Out of sensitivity to other people who may have known the deceased, let’s make sure that any account that has this designation does not get any more mail, ever.
I know, that seems so HUMAN, but software devs, you can do it!!!
That’s some good, if somewhat condescendingly delivered, advice. It’s also not related to the problem here. The person they were sending the mail to did not die - his daughter did. I’m pretty sure that sssss called it - someone was using an address field for generic notes.
A company the size of Office Max almost certainly already has a procedure for removing dead people - I would be truly shocked if they did not.
It may be that the DB was missing a generic notes field, and either data entry got screwed up or there was a seriously bad merge, but I don’t think this particular error means that we need to spring for a fresh memento mori every time a new DBA gets hired
Mistakes can happen and it’s bad they didn’t have appropriate procedures to prevent this, but the worst about this is that he was not believed in the first place and at the time of the article was yet to be apologised too. I think that’s inexcusable.
The sadder thing is that this will likely continue to happen for some time. Many years ago I had a small business registered to my home address. Some data entry monkey misspelled it in a database in a junk mail database and I started getting junk mail like this with a specific misspelling on it. I always knew it was junk without even opening it because of the error. I once received a sample address book with the misspelling embossed into the cover. The business has been closed for many years now and I continue to get occasional junk to that name. Once these errors get in “the system” they never go away.
I see this kind of thing all the time, but now I’m terrified that there’s something like this floating about in our database waiting to hit.
Now, all of our addresses used in mailings should be normalized against the USPS database before being used, but I’m not sure if that will necessarily clean up Address2 (or these days, Address3) entries.
Many years ago when I was desperate for a job, I took employment with a collection agency. At some point during the year that I worked there I was tasked with setting up a mailing database for sending various collection notices. This eventually lead to a long, drawn out argument with one of the lead collectors over his insistence of inserting “Attention Debtor” or “This is an attempt to collect a debt” into address line 2. (Or worse.) He really didn’t seem to grasp that this was going to result in undeliverable mail, or possibly to a snafu like this one. As far as he was concerned, I was just trying to tell him how to do his job. I was very happy to get out of there!
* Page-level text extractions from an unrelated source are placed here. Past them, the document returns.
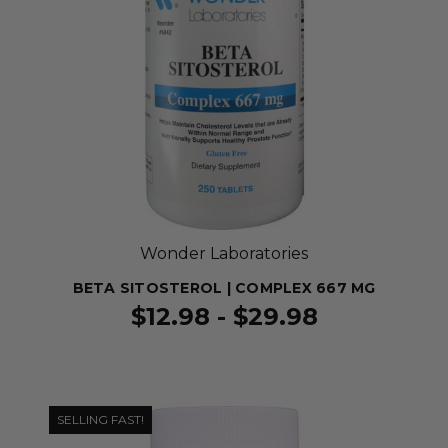
Wonder Laboratories
BETA SITOSTEROL | COMPLEX 667 MG
$12.98 - $29.98
SELLING FAST!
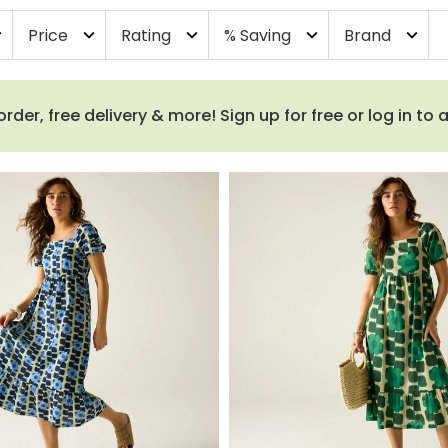
Price
Rating
% Saving
Brand
more
expand_more
expand_more
expand_more
expand_more
order, free delivery & more! Sign up for free or log in to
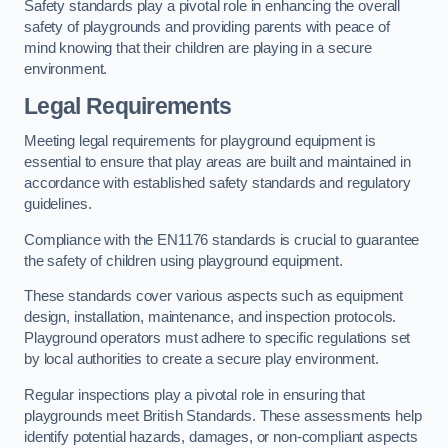
Safety standards play a pivotal role in enhancing the overall
safety of playgrounds and providing parents with peace of
mind knowing that their children are playing in a secure
environment.
Legal Requirements
Meeting legal requirements for playground equipment is
essential to ensure that play areas are built and maintained in
accordance with established safety standards and regulatory
guidelines.
Compliance with the EN1176 standards is crucial to guarantee
the safety of children using playground equipment.
These standards cover various aspects such as equipment
design, installation, maintenance, and inspection protocols.
Playground operators must adhere to specific regulations set
by local authorities to create a secure play environment.
Regular inspections play a pivotal role in ensuring that
playgrounds meet British Standards. These assessments help
identify potential hazards, damages, or non-compliant aspects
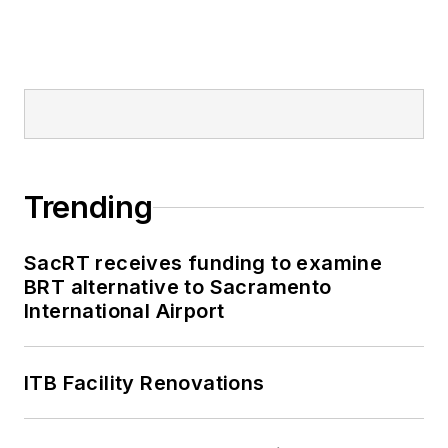
Trending
SacRT receives funding to examine
BRT alternative to Sacramento
International Airport
ITB Facility Renovations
(Odd fact: I was one of the few people there that lacked an actual criminal record. I’ve never been anywhere else in my life where the CEO and my boss casually discussed their cocaine usage like that.)
I’m sure that it is a mistake but it is a painful mistake for that father. That was my point, that the people who design these systems need to think about how little things like getting mail affect people. I don’t think it’s good enough to say to people that it was an error in data entry; it’s an error in the design of the program if a data entry person can’t use it properly, IMHO.
THAT is a good point!
Yeah, but a business person with half a brain in their head would bend over backwards to make nice with this guy anyway. Because brand. And a more positive press opp. And, at a cost far below what they probably paid for that crap mailing list in the first place.
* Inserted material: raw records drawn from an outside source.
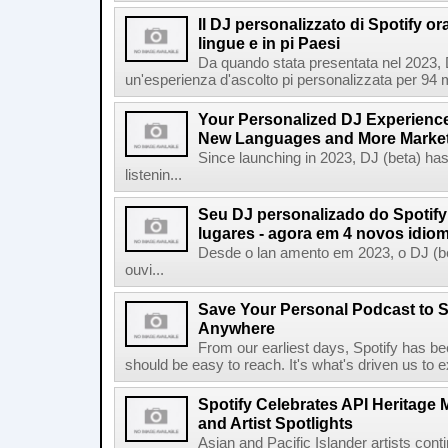
Il DJ personalizzato di Spotify or
lingue e in pi Paesi
Da quando stata presentata nel 2023, D
un'esperienza d'ascolto pi personalizzata per 94 mil
Your Personalized DJ Experience
New Languages and More Marke
Since launching in 2023, DJ (beta) ha
listenin...
Seu DJ personalizado do Spotif
lugares - agora em 4 novos idio
Desde o lan amento em 2023, o DJ (bet
ouvi...
Save Your Personal Podcast to S
Anywhere
From our earliest days, Spotify has bee
should be easy to reach. It's what's driven us to 
Spotify Celebrates API Heritage
and Artist Spotlights
Asian and Pacific Islander artists con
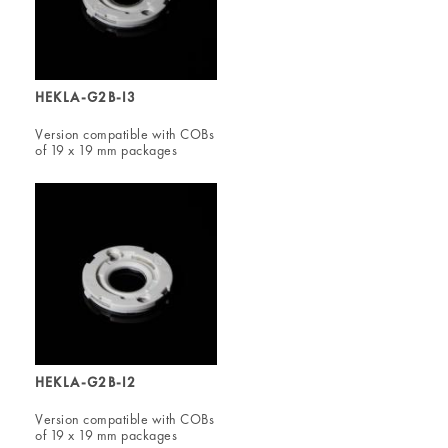
HEKLA-G2B-I3
Version compatible with COBs
of 19 x 19 mm packages
HEKLA-G2B-I2
Version compatible with COBs
of 19 x 19 mm packages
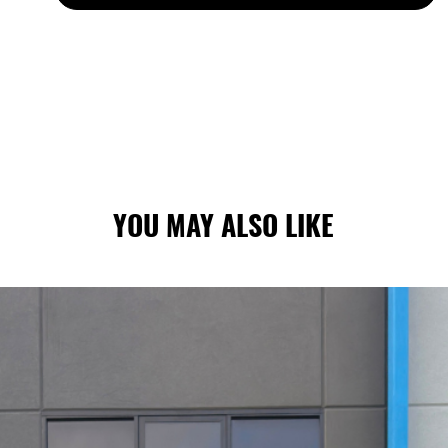
S ARE MADE TO ORDER: CURRENT LEAD TIMES VA
YOU MAY ALSO LIKE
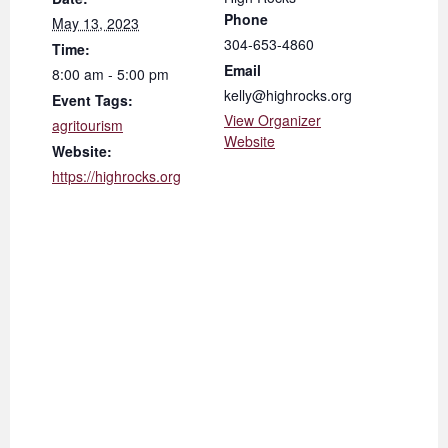
Phone
May 13, 2023
304-653-4860
Time:
Email
8:00 am - 5:00 pm
kelly@highrocks.org
Event Tags:
View Organizer
agritourism
Website
Website:
https://highrocks.org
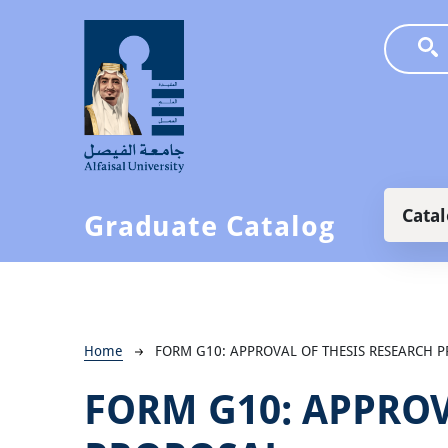
Skip to main content
Main
Cata
Graduate Catalog
Breadcrumb
Home
FORM G10: APPROVAL OF THESIS RESEARCH 
FORM G10: APPROV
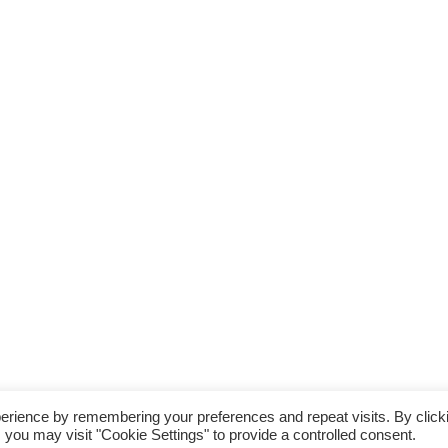
the Disabled Association Incorporating Carriage Driving. A UK Company Limited by Guarantee
erience by remembering your preferences and repeat visits. By click
A Charity Registered in England & Wales (No 244108) and Scotland (No SC039473).
 you may visit "Cookie Settings" to provide a controlled consent.
the content of, and the Trademarks used in, this web site are owned by The Riding For The D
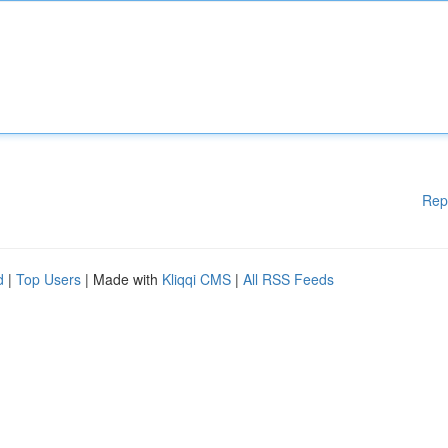
Rep
d
|
Top Users
| Made with
Kliqqi CMS
|
All RSS Feeds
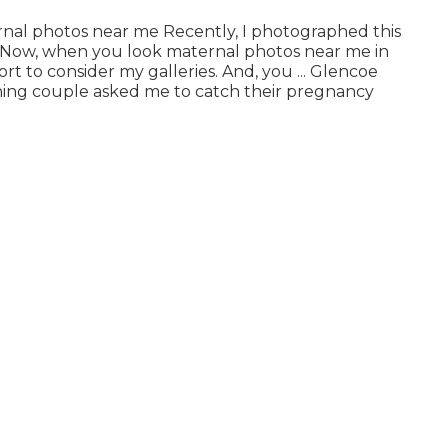
rnal photos near me Recently, I photographed this
. Now, when you look maternal photos near me in
rt to consider my galleries. And, you ... Glencoe
ing couple asked me to catch their pregnancy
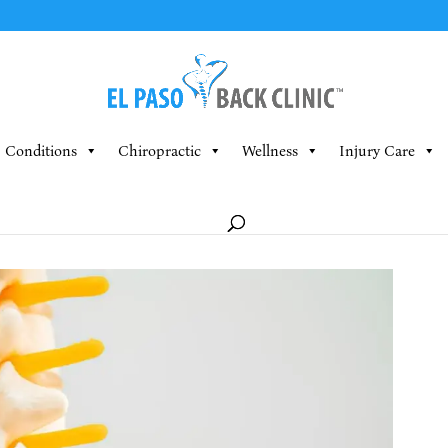
Conditions
Chiropractic
Wellness
Injury Care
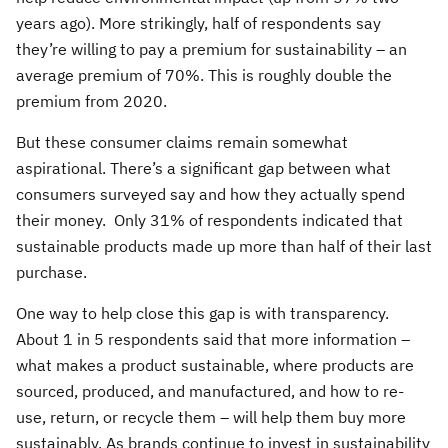
years ago). More strikingly, half of respondents say
they’re willing to pay a premium for sustainability – an
average premium of 70%. This is roughly double the
premium from 2020.
But these consumer claims remain somewhat
aspirational. There’s a significant gap between what
consumers surveyed say and how they actually spend
their money. Only 31% of respondents indicated that
sustainable products made up more than half of their last
purchase.
One way to help close this gap is with transparency.
About 1 in 5 respondents said that more information –
what makes a product sustainable, where products are
sourced, produced, and manufactured, and how to re-
use, return, or recycle them – will help them buy more
sustainably. As brands continue to invest in sustainability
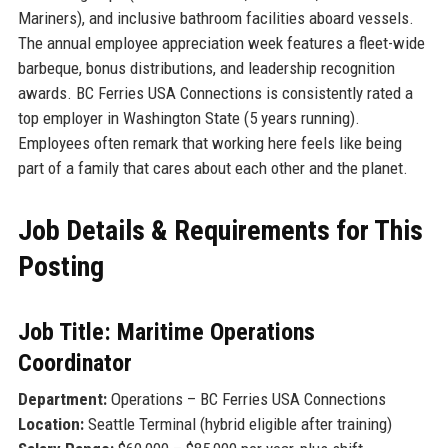
Mariners), and inclusive bathroom facilities aboard vessels.
The annual employee appreciation week features a fleet-wide
barbeque, bonus distributions, and leadership recognition
awards. BC Ferries USA Connections is consistently rated a
top employer in Washington State (5 years running).
Employees often remark that working here feels like being
part of a family that cares about each other and the planet.
Job Details & Requirements for This
Posting
Job Title: Maritime Operations
Coordinator
Department:
Operations – BC Ferries USA Connections
Location:
Seattle Terminal (hybrid eligible after training)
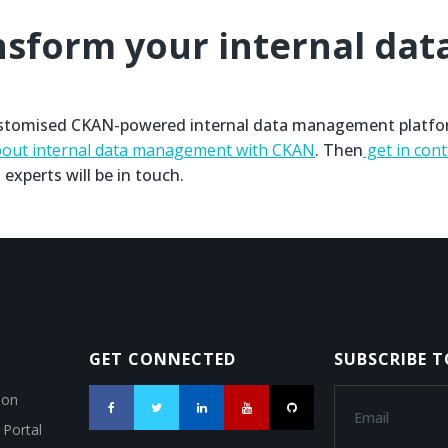
nsform your internal dat
 customised CKAN-powered internal data management platfo
out internal data management with CKAN
. Then
get in cont
 experts will be in touch.
GET CONNECTED
SUBSCRIBE 
ion
 Portal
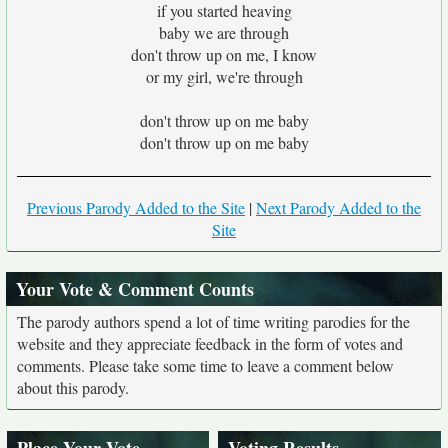
if you started heaving
baby we are through
don't throw up on me, I know
or my girl, we're through
don't throw up on me baby
don't throw up on me baby
Previous Parody Added to the Site
|
Next Parody Added to the
Site
Your Vote & Comment Counts
The parody authors spend a lot of time writing parodies for the
website and they appreciate feedback in the form of votes and
comments. Please take some time to leave a comment below
about this parody.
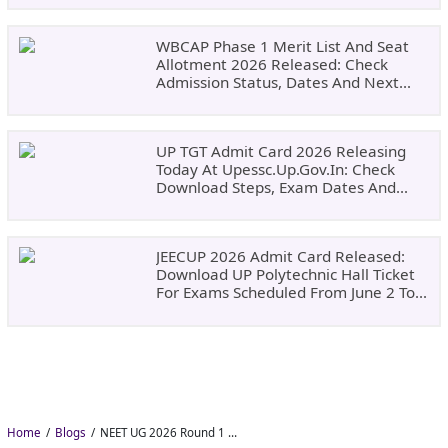
WBCAP Phase 1 Merit List And Seat
Allotment 2026 Released: Check
Admission Status, Dates And Next
Steps
UP TGT Admit Card 2026 Releasing
Today At Upessc.up.gov.in: Check
Download Steps, Exam Dates And
Important Instructions
JEECUP 2026 Admit Card Released:
Download UP Polytechnic Hall Ticket
For Exams Scheduled From June 2 To
June 9
Home
Blogs
NEET UG 2026 Round 1 Choice Filling Postponed to August 8: Check MCC Dates and PwBD Guidelines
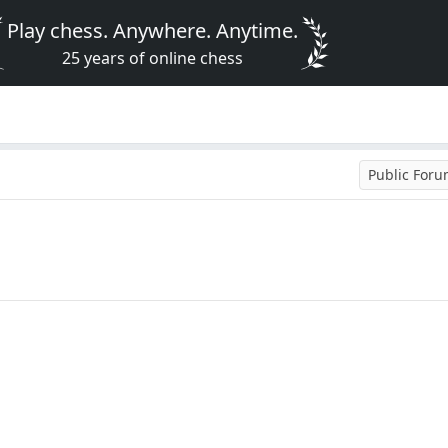
Play chess. Anywhere. Anytime.
25 years of online chess
Public For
Is that cold? Yep. But it also just happens to be the right thing to do, anyway. So far, the company is just telling us that their leadership is that clueless.
US Chamber of Commerce is a creepy company, altogether. They’re known to have paid other former government officials to pen legit-looking reports to support whatever view the USCOC wishes to promote. Then, they run around quoting their own pov as ‘according to top government experts’. And their own attorney? From DOW/Monsanto. There’s an underlying framework of pro support for much of this type of nonsense. Because, Bopal.